▶ _WHAT THE TASK REQUIRES_: Run through the records and, wherever a line holds the word "todo", return that line.

○ ○ ○ ○

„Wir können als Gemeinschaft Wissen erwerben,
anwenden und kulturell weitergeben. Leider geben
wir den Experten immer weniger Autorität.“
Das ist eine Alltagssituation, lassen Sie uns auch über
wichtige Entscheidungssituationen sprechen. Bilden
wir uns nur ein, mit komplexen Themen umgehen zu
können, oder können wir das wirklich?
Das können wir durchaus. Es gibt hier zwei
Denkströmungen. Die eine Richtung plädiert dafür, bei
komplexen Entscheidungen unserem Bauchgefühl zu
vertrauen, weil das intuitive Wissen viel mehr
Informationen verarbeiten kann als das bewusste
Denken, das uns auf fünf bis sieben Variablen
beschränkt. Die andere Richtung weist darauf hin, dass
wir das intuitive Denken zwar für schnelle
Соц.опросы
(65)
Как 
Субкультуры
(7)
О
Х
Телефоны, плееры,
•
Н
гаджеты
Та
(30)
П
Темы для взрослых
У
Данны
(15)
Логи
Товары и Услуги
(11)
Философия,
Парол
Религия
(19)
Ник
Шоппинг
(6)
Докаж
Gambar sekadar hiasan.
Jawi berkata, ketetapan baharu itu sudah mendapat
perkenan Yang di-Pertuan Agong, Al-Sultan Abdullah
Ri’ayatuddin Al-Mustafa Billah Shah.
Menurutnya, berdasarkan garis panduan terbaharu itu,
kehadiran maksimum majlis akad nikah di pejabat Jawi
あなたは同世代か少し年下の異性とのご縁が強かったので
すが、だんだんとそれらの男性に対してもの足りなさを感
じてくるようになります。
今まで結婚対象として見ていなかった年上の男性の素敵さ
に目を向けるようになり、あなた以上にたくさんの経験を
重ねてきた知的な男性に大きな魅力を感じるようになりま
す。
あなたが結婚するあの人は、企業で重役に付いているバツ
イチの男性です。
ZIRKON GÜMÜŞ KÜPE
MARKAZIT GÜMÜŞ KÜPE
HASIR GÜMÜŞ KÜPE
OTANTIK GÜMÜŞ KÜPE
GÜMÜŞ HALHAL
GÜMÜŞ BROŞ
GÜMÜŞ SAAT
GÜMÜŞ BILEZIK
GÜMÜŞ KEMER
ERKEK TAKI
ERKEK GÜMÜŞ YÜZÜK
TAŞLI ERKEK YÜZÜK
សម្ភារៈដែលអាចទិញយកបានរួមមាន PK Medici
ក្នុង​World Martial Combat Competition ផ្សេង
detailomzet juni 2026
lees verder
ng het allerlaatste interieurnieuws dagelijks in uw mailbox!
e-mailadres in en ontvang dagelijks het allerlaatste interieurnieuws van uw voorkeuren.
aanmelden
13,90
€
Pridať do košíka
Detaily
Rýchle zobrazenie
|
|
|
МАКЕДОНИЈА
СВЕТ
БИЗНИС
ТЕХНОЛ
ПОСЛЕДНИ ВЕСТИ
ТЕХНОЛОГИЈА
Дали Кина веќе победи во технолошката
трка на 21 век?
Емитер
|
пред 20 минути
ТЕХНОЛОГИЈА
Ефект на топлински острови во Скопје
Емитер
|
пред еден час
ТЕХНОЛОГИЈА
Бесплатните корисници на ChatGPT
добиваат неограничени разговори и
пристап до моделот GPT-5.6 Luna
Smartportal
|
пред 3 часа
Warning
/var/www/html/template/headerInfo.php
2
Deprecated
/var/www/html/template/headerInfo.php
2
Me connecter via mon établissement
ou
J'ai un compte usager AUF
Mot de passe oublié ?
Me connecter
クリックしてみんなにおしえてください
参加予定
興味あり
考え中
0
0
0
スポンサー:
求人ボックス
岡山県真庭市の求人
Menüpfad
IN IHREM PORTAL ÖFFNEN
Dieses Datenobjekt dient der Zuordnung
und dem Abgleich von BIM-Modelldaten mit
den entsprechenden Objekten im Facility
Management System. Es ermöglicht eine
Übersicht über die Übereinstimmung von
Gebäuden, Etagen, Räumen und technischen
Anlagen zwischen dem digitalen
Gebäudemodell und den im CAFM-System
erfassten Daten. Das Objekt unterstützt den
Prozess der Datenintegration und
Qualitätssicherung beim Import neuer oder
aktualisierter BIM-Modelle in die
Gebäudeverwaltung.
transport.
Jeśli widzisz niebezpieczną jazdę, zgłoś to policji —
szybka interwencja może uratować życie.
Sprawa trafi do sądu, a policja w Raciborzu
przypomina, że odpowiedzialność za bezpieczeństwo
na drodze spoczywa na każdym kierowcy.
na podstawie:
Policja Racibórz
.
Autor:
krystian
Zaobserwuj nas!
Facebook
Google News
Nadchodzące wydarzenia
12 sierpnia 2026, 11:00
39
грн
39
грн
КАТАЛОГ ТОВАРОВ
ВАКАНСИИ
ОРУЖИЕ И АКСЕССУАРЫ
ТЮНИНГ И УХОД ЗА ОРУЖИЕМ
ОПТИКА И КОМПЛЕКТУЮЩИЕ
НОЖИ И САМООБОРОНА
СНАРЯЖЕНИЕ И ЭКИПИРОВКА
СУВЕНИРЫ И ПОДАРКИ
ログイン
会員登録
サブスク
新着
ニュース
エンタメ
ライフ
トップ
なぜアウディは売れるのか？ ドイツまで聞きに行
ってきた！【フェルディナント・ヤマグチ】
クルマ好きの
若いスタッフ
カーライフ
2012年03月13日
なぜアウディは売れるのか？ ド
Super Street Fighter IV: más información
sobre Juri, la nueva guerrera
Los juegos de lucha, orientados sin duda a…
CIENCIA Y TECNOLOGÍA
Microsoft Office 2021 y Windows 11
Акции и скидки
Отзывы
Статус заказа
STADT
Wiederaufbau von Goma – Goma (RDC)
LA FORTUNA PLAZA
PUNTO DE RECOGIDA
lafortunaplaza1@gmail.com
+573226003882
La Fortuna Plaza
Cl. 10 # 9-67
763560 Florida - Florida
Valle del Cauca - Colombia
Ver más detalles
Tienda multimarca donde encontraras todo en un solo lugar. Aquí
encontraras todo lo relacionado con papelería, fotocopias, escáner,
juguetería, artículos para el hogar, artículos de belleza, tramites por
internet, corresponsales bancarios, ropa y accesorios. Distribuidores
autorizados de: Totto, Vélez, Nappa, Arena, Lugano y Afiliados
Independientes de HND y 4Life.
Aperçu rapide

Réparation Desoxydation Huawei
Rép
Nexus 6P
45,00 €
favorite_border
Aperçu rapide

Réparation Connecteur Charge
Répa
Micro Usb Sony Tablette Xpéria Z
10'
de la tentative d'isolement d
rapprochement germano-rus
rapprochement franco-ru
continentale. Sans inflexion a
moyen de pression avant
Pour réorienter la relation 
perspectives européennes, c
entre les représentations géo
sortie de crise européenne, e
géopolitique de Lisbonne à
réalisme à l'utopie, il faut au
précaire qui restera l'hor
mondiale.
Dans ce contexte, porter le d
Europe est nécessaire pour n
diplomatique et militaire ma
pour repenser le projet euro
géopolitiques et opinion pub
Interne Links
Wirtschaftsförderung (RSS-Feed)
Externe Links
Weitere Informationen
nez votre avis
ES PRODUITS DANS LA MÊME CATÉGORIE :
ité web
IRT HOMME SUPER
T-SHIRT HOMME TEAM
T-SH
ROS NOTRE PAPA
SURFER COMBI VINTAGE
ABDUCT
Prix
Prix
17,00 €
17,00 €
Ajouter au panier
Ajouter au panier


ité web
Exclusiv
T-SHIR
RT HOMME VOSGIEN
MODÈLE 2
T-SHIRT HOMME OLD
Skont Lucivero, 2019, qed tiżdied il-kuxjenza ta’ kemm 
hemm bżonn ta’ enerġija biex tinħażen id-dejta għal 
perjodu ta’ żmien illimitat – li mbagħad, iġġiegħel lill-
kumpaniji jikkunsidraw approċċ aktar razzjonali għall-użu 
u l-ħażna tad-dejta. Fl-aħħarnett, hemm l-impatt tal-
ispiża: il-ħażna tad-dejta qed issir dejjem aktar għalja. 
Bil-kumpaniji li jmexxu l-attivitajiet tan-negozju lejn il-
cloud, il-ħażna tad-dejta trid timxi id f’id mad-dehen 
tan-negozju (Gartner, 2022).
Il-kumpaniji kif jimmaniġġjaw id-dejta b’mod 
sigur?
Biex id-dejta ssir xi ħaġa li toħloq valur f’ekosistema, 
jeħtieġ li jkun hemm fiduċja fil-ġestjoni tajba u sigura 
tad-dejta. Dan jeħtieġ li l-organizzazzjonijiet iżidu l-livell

○ ○ ○ ○

▶ _RESPONSE BOX_:
Tienda multimarca donde encontraras todo en un solo lugar. Aquí
encontraras todo lo relacionado con papelería, fotocopias, escáner,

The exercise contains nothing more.